Ok @J38 , I finally have some more info for you from your June post. I entered in everything you told me. On Ubuntu 18, it works from the command line. On Windows 10, it does not work from the command line, it gives me the above stack trace. So we need not even drag Eclipse into this I think. it simply might be an OS thing? I do most of my development currently in Windows.

denismakogon commented 5 years ago

I can confirm that the following fix works with 3.9.1 on Linux Alpine.

findli commented 5 years ago

I had this issue with 3.9.1 and solve it by using 3.9.2 on windows 10 that works.

zahra1394 commented 5 years ago

hello guys. I guess when you speak about dependency, you guide about java project because I don't know any dependency in .net project? can you help me about this error in Stanford.NLP.CoreNLP.CSharp Project?

LifeIsStrange commented 3 years ago

please h e l p: how can I translate

<dependency>
        <groupId>edu.stanford.nlp</groupId>
        <artifactId>stanford-corenlp</artifactId>
        <version>4.0.0</version>
        <classifier>models</classifier>
    </dependency>

into gradle dependencies { implementation("edu.stanford.nlp:stanford-corenlp:4.0.0") }

AngledLuffa commented 3 years ago

Why are you necroposting on some completely unrelated bug?

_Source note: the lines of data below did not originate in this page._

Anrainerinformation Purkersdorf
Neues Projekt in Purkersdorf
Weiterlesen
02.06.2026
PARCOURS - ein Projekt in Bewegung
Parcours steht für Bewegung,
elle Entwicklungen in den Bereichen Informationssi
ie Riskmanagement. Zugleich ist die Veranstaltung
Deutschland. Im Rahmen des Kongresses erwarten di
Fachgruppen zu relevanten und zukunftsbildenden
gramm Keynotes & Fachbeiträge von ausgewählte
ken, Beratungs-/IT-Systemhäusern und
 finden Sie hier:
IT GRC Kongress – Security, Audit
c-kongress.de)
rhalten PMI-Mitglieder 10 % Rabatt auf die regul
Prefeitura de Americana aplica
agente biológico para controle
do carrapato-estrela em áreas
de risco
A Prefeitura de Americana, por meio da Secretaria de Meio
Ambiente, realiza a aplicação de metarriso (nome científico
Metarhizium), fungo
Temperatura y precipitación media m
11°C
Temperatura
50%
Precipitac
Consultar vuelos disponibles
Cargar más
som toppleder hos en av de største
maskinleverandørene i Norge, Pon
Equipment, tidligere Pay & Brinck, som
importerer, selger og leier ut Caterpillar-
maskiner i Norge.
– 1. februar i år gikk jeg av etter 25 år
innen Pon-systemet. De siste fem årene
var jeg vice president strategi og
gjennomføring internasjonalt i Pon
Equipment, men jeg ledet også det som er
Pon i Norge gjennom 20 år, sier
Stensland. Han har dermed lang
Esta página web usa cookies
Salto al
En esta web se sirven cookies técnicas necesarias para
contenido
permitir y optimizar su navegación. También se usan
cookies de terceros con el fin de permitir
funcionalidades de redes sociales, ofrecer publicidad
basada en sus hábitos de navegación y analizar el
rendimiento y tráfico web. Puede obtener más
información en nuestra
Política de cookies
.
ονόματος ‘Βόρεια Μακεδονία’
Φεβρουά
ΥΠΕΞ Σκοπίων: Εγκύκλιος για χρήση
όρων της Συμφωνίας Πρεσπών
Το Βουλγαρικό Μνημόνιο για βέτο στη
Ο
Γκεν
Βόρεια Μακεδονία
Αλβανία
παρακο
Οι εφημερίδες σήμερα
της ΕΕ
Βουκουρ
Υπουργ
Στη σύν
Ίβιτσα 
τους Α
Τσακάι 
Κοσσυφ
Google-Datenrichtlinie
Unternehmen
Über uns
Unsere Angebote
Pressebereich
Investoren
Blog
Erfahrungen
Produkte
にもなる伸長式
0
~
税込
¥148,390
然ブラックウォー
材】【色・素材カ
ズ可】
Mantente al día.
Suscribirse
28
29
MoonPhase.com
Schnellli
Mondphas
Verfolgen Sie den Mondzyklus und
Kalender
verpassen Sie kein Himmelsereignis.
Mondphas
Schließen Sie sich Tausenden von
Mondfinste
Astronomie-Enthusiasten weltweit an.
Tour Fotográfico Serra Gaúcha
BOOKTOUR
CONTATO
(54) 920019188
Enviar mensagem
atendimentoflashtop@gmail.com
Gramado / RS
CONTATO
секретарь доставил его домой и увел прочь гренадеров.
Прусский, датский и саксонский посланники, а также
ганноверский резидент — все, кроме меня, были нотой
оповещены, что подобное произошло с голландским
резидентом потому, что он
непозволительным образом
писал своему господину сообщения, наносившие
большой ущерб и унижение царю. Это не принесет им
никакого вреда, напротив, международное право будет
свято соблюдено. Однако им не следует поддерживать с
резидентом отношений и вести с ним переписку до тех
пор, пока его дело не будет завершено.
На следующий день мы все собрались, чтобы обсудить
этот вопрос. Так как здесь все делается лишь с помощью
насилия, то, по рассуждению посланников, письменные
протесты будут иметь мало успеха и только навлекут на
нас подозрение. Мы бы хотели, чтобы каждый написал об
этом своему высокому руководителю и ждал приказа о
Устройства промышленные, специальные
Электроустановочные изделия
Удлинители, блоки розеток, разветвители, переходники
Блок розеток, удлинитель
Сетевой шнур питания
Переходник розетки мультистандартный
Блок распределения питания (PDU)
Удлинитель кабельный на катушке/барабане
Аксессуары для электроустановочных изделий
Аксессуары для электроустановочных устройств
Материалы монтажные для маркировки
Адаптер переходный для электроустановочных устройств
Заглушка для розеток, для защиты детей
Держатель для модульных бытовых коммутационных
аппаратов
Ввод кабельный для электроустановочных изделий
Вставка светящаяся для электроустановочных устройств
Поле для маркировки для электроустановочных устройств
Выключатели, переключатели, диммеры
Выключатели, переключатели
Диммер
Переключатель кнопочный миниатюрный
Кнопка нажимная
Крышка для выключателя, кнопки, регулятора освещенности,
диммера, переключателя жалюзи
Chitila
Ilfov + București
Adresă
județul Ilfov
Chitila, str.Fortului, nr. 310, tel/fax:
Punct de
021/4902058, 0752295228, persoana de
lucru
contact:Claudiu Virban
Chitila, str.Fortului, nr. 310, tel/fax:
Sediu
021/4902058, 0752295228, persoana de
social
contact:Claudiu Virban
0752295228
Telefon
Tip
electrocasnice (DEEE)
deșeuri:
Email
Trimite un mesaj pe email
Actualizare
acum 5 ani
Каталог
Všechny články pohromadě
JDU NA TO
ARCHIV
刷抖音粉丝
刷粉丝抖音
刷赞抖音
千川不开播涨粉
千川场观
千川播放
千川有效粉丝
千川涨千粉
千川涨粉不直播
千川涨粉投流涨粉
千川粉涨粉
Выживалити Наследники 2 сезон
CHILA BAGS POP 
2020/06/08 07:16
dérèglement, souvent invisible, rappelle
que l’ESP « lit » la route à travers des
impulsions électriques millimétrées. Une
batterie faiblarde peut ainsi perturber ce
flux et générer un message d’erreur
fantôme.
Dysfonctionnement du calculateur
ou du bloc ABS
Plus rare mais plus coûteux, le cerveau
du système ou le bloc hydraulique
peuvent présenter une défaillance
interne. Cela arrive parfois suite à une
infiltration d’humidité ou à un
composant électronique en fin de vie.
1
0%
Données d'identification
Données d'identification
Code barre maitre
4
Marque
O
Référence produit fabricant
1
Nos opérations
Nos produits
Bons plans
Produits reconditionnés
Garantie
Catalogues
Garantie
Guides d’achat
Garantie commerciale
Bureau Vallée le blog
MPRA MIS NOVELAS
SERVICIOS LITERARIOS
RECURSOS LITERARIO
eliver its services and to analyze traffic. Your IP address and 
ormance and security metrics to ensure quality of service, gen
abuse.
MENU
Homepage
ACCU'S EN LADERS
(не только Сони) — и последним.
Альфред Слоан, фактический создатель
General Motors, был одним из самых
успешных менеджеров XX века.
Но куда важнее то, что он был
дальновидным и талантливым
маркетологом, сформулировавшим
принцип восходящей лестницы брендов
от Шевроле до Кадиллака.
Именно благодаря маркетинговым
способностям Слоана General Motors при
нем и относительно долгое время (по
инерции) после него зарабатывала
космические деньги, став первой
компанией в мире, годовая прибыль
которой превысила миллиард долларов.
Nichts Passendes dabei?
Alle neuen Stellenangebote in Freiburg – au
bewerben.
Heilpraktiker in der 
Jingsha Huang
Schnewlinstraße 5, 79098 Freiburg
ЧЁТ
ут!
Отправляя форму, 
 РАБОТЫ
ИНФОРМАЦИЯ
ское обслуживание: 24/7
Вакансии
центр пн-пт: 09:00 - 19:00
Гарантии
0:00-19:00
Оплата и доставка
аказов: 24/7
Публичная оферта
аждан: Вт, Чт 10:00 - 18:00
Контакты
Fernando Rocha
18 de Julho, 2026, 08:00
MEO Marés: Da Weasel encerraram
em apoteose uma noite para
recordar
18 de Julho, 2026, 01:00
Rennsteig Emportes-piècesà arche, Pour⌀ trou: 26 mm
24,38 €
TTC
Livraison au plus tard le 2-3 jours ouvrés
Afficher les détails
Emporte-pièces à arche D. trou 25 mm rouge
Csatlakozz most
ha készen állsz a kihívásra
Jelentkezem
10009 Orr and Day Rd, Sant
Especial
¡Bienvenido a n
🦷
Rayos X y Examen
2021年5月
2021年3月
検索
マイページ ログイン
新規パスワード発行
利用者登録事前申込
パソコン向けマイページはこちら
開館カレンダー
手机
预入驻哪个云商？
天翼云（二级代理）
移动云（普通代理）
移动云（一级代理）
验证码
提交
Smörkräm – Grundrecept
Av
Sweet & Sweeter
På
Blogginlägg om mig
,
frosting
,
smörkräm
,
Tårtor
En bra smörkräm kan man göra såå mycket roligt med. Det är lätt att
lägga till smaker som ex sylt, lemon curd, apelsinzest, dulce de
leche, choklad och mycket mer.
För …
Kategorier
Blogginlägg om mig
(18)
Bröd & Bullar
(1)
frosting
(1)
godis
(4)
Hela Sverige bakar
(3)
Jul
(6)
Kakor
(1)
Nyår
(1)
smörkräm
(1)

I don't think anyone here does much with gradle, so ... good luck!

LifeIsStrange commented 3 years ago

@AngledLuffa I am getting the same exception as the OP. So the issue is related.

AngledLuffa commented 3 years ago

That exception can be for a myriad of different reasons, but they all ultimately have the same cause: the correct models file for the version of corenlp you are using is not in your path.

I don't know how to fix that for gradle. Perhaps someone else paying attention will know. If not, you are on your own in terms of figuring out how to associate the models file with gradle.

Since the original issue is not finding the models using maven, and your problem is not finding the models using gradle, I maintain that they are different issues. You're not even referring to the same version as in the OP.